[Show abstract][Hide abstract] ABSTRACT: An immunohistochemical study on human autopsy lumbar intervertebral discs and surgical specimens was conducted.
To investigate the presence of phagocytic cells within herniated and nonherniated disc tissue and its correlation with disc calcification and degeneration.
Increasing knowledge is gathered on the molecular mechanisms of extracellular matrix degradation during the process of disc degeneration. However, the data available on the cells involved in this process are sparse.
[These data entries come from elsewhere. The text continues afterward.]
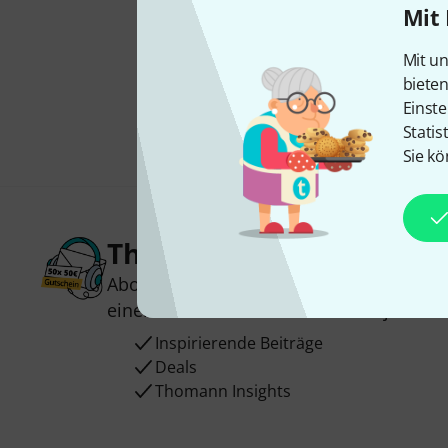
Mit 
Mit un
biete
Einste
Statis
Sie kö
Thomann Newsletter
Abonniere den Thomann Newsletter und
einen von
50 Gutscheinen
über jeweils
Inspirierende Beiträge
Deals
Thomann Insights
Three different study populations were investigated: 1) 31 midsagittal tissue slices (age range, 0-86 years) encompassing the complete motion segment were decalcified and stained with a monoclonal antibody against the lysosomal CD68 antigen; 2) 12 additional midsagittal (undecalcified) tissue slices from normal fresh cadavers were resin-embedded and used for colocalization of calcifications (Kossa staining) and CD68-positive cells; and 3) in 53 surgical disc specimens from 32 individuals undergoing lumbar surgical interventions, the abundance of CD68-positive cells was correlated with diagnostic groups and magnetic resonance image findings.
In the discs of fetuses, infants, and adolescents, no labeled cells were seen. However, CD68-positive cells were detected in the nucleus pulposus of all individuals with histomorphologic signs of disc degeneration, predominantly in discs adjacent to cleft formations. Morphologically, CD68-positive cells did not differ from nuclear chondrocytes. In the anulus fibrosus, CD68-positive cells were seen less frequently. In the resin-embedded specimens, CD68-positive cells were not associated with tissue calcifications. In most of the surgical specimens, positive cells in cluster-like arrangements were seen frequently, particularly in areas of vascular ingrowth.
This is the first study describing the abundant presence of CD68-positive cells in human nonherniated disc nucleus pulposus. The findings additionally suggests that these cells are not invaded monocytes or macrophages, but rather, transformed resident cells. It is assumed that these cells are involved in the phagocytosis of extracellular matrix, and that discal cells therefore promote disc degradation, ultimately leading to a loss of biomechanical properties.